Scroll down to the line for: extensions.surfclarity.patterns Look along the line and you find the list of URLs you have entered in SurfClarity. They can be copied out as plain text. You can also modify them.

Google in the next 10 years

14 Monday Dec 2009

Posted by futurilla in How to improve academic search, JURN's Google watch

≈ Leave a comment

Devindra Hardawar at Pingdom cranes his neck out from the 10 second time-horizon of Planet Twit, and offers an informed view on where Google might be in ten years time. After Christmas, Google will partly be ranking on how speedily a site responds, so it’s interesting to hear Devindra mention the new fast Google Public DNS service. The gist of his suggestions are:

* faster javascript;
* faster browsers;
* faster DNS;
* better HTML (version 5) leading to better faster online applications;
* dirt-cheap or free internet access, subsidised by private companies;
* Android dominates mobile devices, leading to VOIP phones;
* Google at the speed-of-light (approaching 1/10th of a second, in search response time).

But, as always, the curation problem may remain fairly intractable…

“Their problem won’t be gathering all the data, it’ll be making sense of it […] it’ll be interesting to see how they tackle the rest of the upcoming deluge.”

Part of this problem is the lack of search skills among the general population. Many people have a hard time self-curating, partly because of problems with search skills. Part of the solution might be for Google to offer a robust and beautifully-designed interactive search-skills online tutorial and test. It might be adaptive/morphing, to prevent cheating.

Overcoming barriers: access to research information

09 Wednesday Dec 2009

Posted by futurilla in How to improve academic search, Official and think-tank reports

≈ Leave a comment

Two new December 2009 reports from the UK’s prolific RIN, part of a cluster of five such reports…

1) Overcoming barriers: access to research information (PDF link)…

“This report finds that many researchers are encountering difficulties in getting access to the content they need and that this is having a significant impact on their research.”

“technical limitations such as log in/authentication problems (26%) or problems with proxy servers and off-site access (a particular problem for researchers [seeking to access ejournals] – a majority in the humanities and social sciences – who spend significant amounts of time away from their home institution)”

“The proportions of those who felt the impact [of unavailable ejournal content] as having a ‘significant’ impact on their research were higher in the arts and humanities“

2) How researchers secure access to licensed content not immediately available to them (DOC link, Word)…

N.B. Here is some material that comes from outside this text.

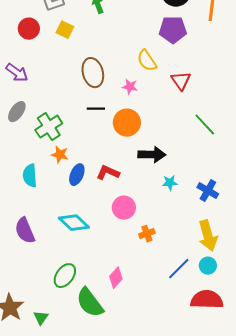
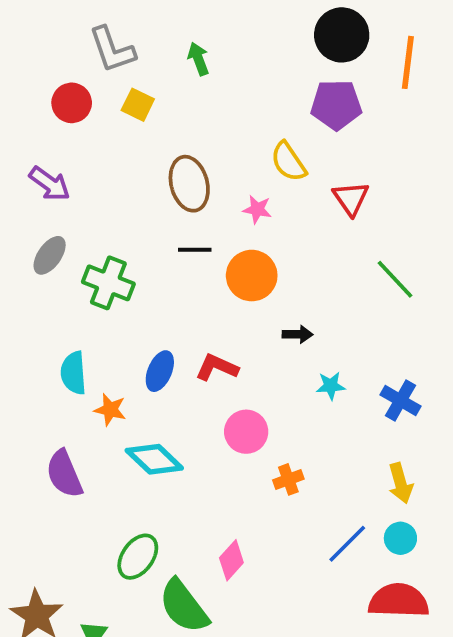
green cross: (49, 127) -> (108, 283), turned -36
orange star: (60, 155) -> (110, 410), moved
black arrow: (152, 155) -> (298, 334), size x0.6
yellow arrow: (208, 236) -> (400, 483), size x0.7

“emailing the author directly […] creative searching online, primarily using Google Books and Google Scholar […] accessing cached content; and signing up for free trials with publishers […] buying books online, usually second-hand, when they are unable to get access via other routes.”

[ Hat-tip: Open Access News ]

Widescreen search results

08 Tuesday Dec 2009

Posted by futurilla in How to improve academic search, JURN tips and tricks

≈ 1 Comment

In an age of 24″ widescreen monitors, why do many people stick with a long scrolling page format for search results — more suited to the age of the accounting ledger?

When the results could look like this…

How? Here’s my recipe:

The Firefox web browser, with the GreaseMonkey addon. Then add the Google 100 GreaseMonkey script, and set it to show 24 results per search page. Add the GoogleMonkeyR script, and set it up to show three columns (and to remove clutter such as “Related searches” and “Sponsored Links”).

You’ll never scroll on search-results again.

I’m assuming you already have AdBlock Plus installed on Firefox, to remove all Google text ads. The GreaseMonkey script New Google Ad-block may also be of interest, to block the page-integrated ads that Google is now adding to results.

Google Scholar H-Index for Greasemonkey

08 Tuesday Dec 2009

Posted by futurilla in How to improve academic search, JURN tips and tricks, Spotted in the news

≈ Leave a comment

A new Firefox + Greasemonkey script: Google Scholar H-Index…

“This rough, yet useful, Firefox GreaseMonkey script will enable you to automatically display some of the most known citation indices (h-index, g-index, e-index) for any author queried on Google Scholar. […] The script currently processes just the displayed result page, and, as such, does not currently work for persons having enormous (h or g)-index (h or g > 100).”

I have to admit I’m not entirely sure how such measures work. But I assume that ‘more is better’ in terms of the starting citations needed to take a measurement. So possibly someone will hack it so that it works through 1000 search results, rather than the current 100?

Another new script of interest is Google Scholar Citation Explorer…

“An enhancement for Google Scholar that lets you see which citations a set of papers have in common. Select a group of related papers, even from across searches, and see which papers cite the whole set (or a subset of it).”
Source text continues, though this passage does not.